Records drawn from a dataset:

"""

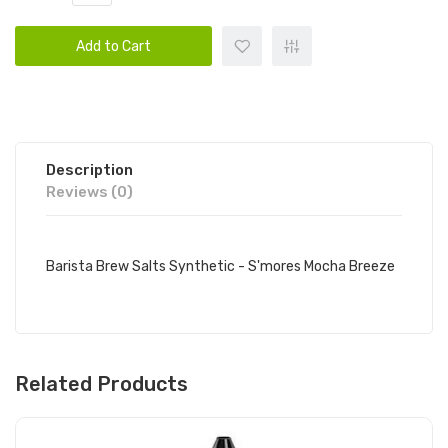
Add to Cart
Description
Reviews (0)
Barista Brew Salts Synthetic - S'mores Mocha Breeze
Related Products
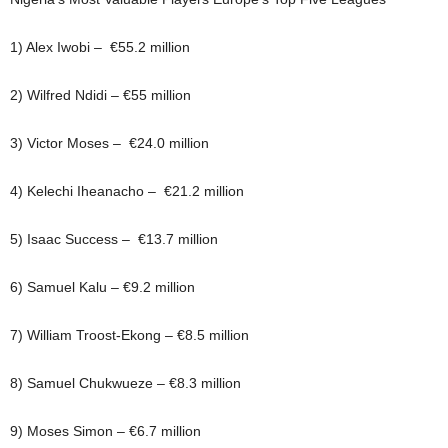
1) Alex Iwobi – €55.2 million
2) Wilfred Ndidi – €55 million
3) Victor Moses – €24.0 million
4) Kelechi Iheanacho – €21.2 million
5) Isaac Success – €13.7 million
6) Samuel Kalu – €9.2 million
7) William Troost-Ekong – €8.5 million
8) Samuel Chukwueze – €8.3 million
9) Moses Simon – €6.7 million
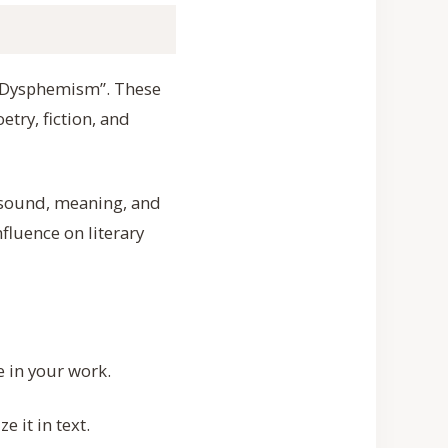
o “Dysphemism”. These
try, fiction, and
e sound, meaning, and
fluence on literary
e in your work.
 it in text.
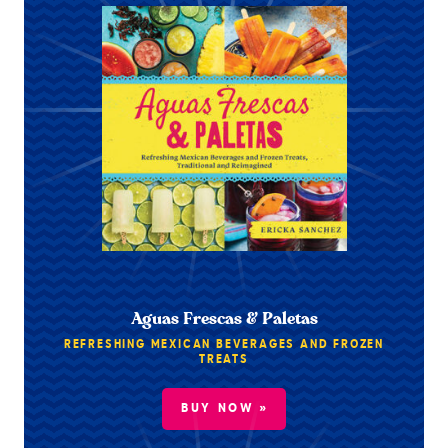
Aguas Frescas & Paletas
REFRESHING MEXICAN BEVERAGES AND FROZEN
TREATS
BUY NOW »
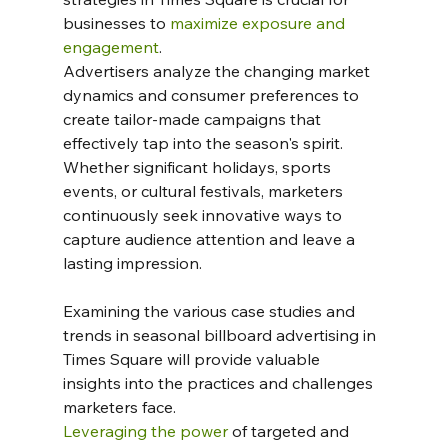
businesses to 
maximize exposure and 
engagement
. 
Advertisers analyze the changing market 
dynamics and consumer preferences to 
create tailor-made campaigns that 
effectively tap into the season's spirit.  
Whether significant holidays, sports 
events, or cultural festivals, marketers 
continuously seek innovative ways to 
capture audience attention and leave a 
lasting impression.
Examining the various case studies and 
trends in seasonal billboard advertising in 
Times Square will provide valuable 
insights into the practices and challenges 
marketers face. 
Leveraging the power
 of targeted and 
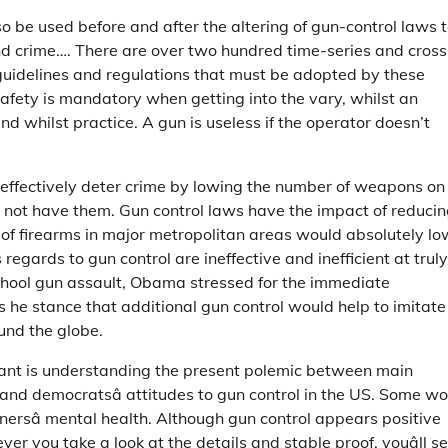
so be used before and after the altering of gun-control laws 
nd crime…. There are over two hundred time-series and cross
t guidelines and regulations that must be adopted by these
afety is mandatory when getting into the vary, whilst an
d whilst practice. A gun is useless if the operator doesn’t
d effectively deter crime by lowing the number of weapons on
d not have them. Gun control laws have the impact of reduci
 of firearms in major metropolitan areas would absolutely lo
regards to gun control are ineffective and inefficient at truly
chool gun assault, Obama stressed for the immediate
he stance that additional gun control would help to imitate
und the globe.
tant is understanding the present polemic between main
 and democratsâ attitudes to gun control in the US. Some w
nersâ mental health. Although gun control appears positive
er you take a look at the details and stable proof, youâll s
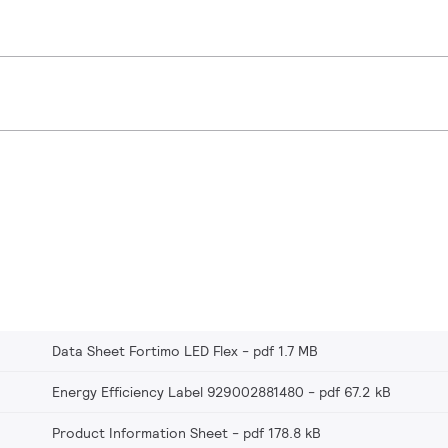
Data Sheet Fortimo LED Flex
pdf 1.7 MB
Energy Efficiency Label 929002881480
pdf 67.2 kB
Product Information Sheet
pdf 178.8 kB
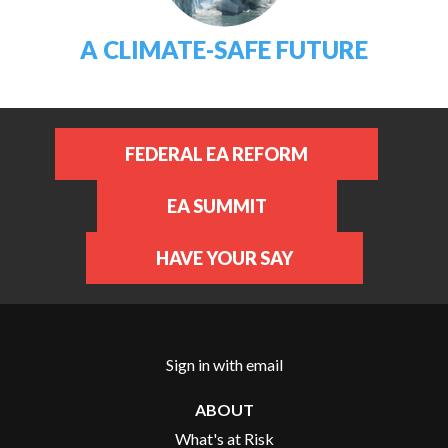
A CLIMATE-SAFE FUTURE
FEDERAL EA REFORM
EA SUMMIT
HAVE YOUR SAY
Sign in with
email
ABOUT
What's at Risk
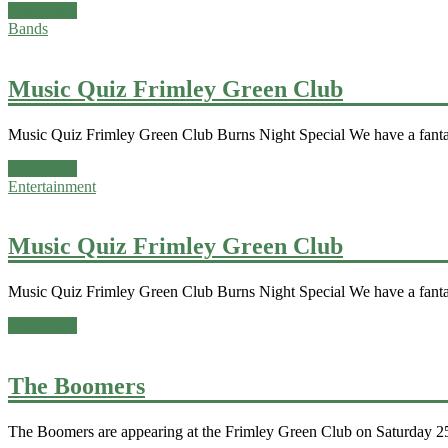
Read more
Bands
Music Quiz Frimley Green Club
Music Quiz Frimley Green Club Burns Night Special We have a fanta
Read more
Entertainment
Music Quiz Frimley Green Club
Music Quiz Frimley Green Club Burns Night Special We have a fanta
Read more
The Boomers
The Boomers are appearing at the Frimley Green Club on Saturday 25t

"""
"""

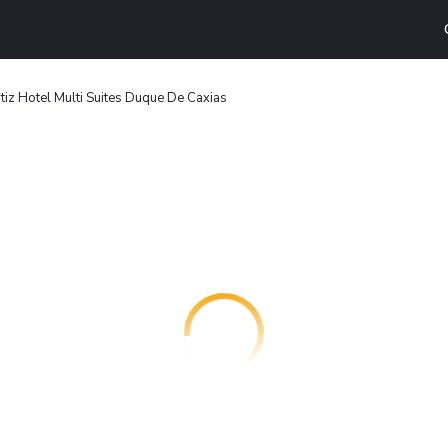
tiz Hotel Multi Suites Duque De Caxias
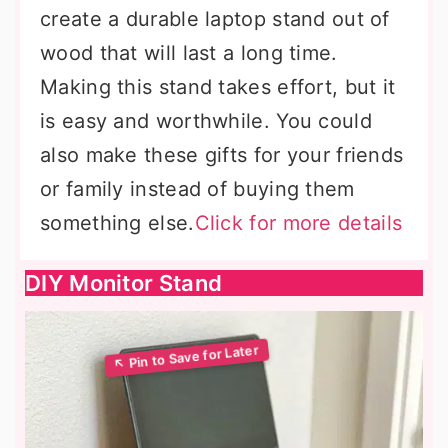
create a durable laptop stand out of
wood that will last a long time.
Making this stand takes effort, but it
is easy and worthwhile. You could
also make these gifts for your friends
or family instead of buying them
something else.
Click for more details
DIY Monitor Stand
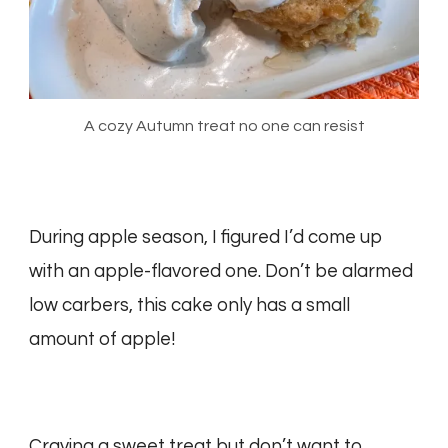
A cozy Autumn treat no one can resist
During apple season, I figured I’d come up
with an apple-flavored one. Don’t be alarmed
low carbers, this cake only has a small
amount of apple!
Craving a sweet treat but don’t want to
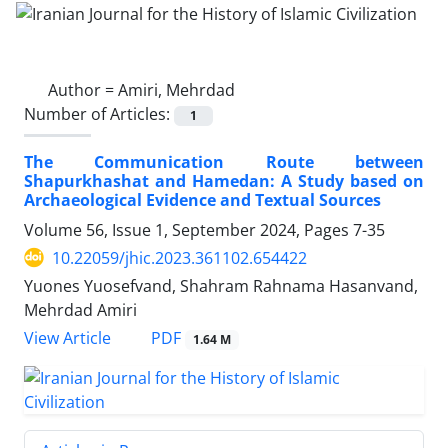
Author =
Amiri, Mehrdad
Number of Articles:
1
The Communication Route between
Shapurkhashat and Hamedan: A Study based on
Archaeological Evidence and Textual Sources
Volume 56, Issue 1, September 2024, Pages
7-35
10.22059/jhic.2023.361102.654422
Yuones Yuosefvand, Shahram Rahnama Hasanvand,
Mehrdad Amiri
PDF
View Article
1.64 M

"""
"""

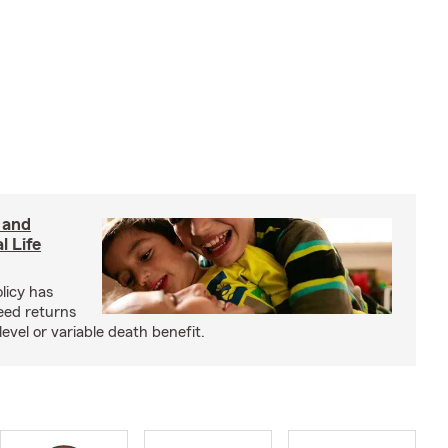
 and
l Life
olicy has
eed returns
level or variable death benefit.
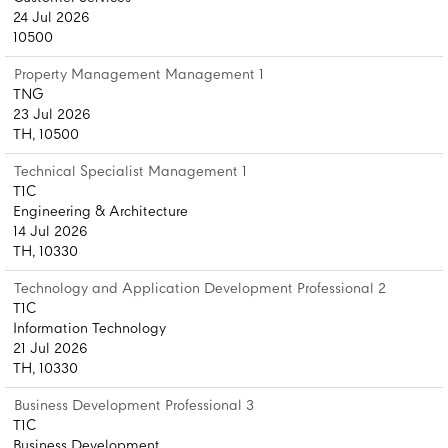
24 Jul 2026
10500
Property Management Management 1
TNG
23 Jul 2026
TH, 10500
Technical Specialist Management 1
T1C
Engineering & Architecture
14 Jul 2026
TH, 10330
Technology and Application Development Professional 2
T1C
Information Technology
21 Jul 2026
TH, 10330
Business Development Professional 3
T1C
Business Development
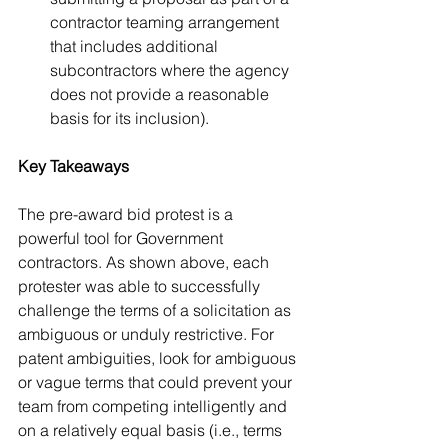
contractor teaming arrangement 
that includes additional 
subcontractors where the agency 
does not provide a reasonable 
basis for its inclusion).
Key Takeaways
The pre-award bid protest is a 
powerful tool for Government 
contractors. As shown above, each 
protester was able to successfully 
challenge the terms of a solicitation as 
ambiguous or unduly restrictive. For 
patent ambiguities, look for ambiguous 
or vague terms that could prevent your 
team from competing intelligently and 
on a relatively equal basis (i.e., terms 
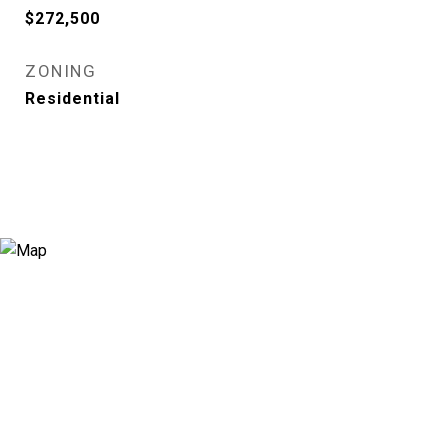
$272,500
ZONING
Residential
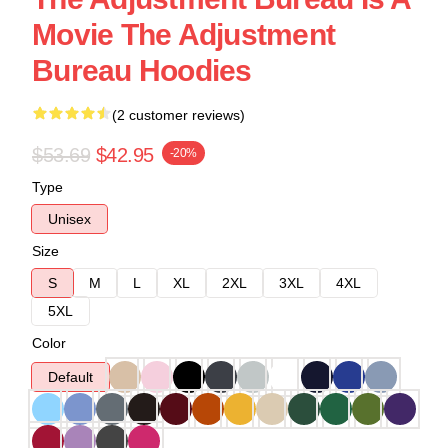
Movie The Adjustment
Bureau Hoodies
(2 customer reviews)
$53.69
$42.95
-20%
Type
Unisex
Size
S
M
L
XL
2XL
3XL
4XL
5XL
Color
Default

"""

### Aim of the exercise
Copy all lines above containing the string "into".

### Solution
effectively tap into the season's spirit.  
insights into the practices and challenges 
afety is mandatory when getting into the vary, whilst an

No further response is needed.